**TASK ITEM:** When you reach the line containing "contribuir de manera directa a reducir las" in the entries below, start writing out each line exactly, and stop after the line containing "almacenamiento del Mar del Norte. La".

**DATA:**
================
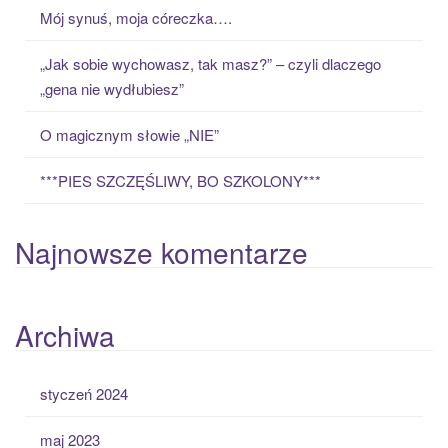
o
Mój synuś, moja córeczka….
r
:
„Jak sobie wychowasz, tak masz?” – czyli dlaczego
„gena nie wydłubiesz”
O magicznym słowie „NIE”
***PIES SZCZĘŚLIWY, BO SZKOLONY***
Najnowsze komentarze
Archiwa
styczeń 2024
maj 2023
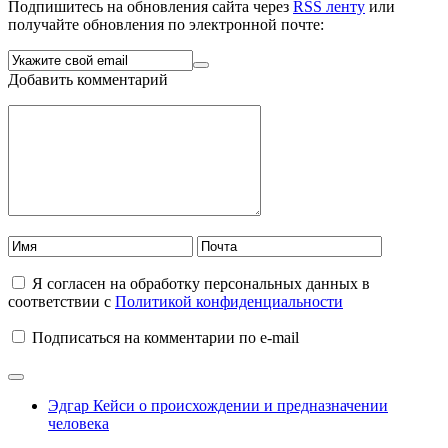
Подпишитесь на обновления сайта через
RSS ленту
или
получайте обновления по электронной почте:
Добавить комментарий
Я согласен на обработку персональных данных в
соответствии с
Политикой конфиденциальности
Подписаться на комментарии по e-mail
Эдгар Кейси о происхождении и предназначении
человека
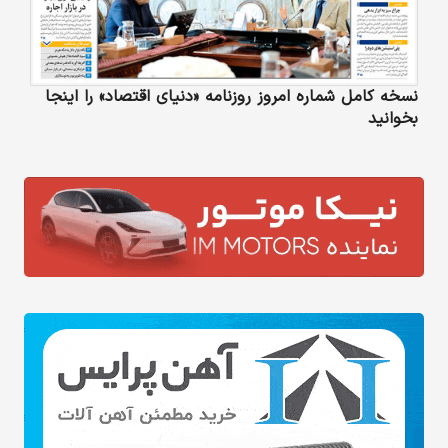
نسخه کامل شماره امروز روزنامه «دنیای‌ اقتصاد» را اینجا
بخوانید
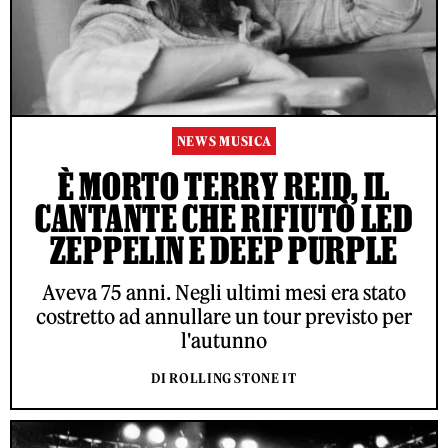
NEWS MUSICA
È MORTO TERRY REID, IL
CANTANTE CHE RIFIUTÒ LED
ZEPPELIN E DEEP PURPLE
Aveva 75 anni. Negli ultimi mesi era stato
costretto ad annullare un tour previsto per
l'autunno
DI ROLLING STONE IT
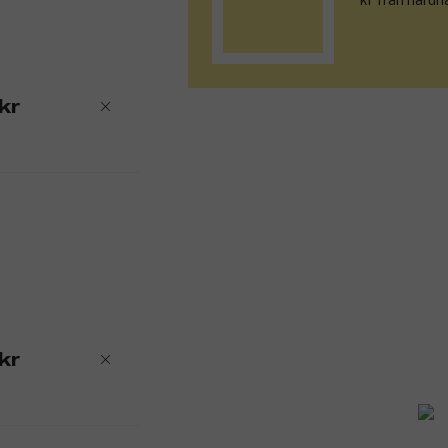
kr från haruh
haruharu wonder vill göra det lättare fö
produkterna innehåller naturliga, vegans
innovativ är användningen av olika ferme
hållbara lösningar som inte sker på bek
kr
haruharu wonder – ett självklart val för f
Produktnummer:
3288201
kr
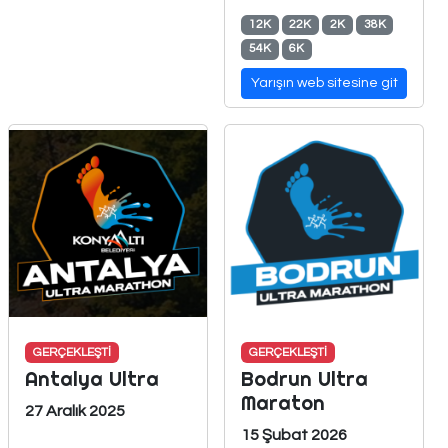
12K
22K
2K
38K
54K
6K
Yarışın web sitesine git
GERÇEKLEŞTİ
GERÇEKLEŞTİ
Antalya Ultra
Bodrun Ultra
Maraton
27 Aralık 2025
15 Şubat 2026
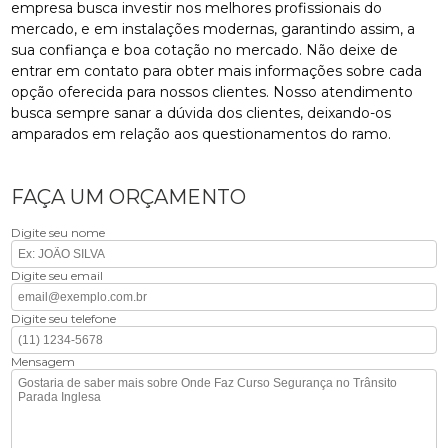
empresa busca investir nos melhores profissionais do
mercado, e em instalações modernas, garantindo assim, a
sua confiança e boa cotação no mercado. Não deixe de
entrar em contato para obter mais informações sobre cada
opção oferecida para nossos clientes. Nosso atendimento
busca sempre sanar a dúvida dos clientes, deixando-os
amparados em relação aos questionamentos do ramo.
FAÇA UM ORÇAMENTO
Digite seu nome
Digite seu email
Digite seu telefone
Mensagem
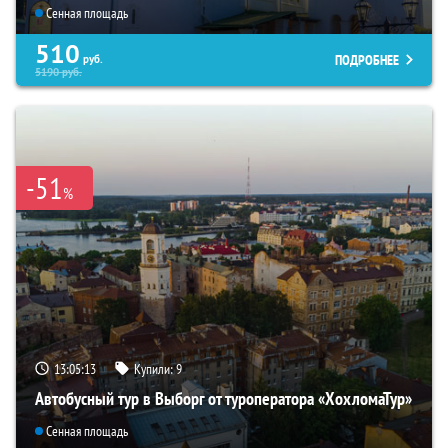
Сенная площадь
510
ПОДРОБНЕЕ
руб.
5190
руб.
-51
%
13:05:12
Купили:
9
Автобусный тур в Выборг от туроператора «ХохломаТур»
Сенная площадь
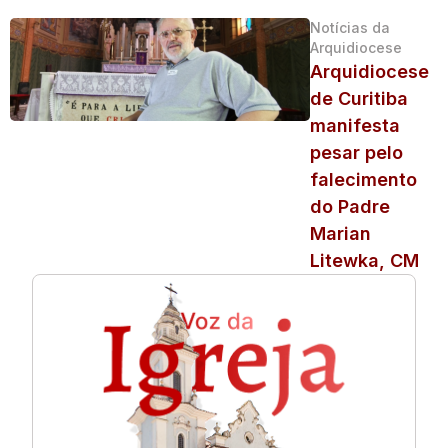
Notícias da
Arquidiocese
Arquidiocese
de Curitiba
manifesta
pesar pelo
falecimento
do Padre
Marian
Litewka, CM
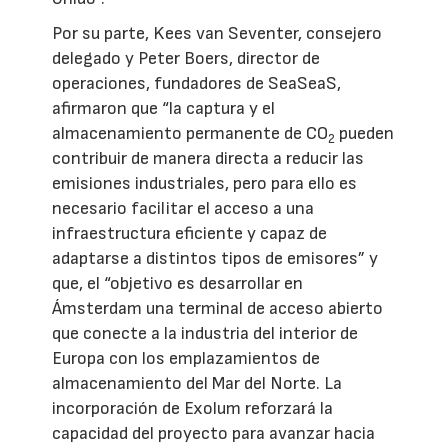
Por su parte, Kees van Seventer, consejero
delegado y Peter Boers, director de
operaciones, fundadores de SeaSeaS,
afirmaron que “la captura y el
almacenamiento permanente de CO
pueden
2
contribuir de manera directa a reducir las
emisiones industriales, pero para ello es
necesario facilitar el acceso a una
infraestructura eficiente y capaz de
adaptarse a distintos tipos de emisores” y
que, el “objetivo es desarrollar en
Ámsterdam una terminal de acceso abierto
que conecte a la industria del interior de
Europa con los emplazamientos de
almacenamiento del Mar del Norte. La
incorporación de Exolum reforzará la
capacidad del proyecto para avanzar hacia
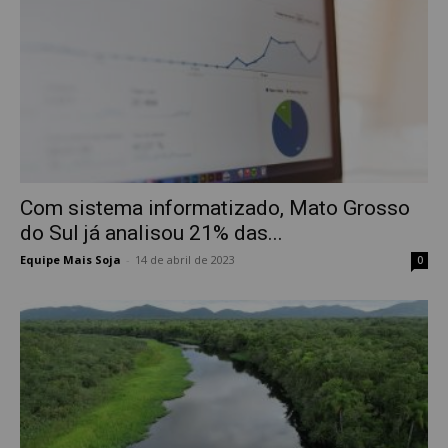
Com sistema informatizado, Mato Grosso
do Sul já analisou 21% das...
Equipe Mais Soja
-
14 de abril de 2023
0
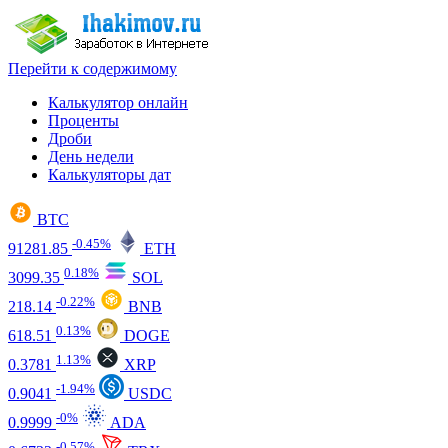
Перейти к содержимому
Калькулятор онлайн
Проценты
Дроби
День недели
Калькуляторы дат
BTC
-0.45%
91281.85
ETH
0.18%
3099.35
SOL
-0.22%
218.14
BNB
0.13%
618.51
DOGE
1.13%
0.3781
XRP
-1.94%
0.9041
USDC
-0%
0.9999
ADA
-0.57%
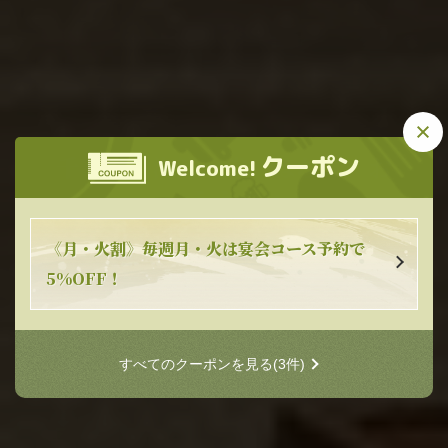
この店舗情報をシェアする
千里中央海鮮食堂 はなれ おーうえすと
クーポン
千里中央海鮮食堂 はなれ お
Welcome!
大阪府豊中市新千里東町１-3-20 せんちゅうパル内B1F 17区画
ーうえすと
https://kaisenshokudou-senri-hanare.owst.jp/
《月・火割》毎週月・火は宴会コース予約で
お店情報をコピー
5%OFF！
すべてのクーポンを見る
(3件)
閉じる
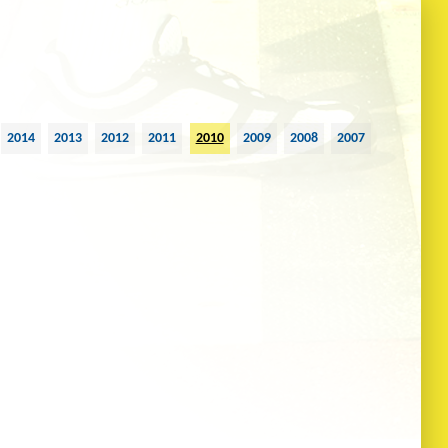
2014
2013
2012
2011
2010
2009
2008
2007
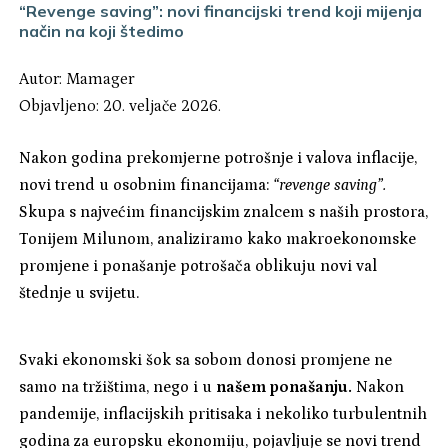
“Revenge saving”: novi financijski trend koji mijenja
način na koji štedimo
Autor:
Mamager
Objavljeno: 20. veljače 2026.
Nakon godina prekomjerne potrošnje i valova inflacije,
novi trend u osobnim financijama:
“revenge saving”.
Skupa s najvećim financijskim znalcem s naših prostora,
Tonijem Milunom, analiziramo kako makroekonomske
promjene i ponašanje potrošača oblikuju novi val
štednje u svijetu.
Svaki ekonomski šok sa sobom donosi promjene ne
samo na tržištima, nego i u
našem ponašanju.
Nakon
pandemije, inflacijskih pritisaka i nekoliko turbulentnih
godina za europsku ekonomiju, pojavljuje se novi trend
================
**SOLUTION FOR THIS EXERCISE:**
contribuir de manera directa a reducir las
emisiones industriales, pero para ello es
necesario facilitar el acceso a una
infraestructura eficiente y capaz de
adaptarse a distintos tipos de emisores” y
que, el “objetivo es desarrollar en
Ámsterdam una terminal de acceso abierto
que conecte a la industria del interior de
Europa con los emplazamientos de
almacenamiento del Mar del Norte. La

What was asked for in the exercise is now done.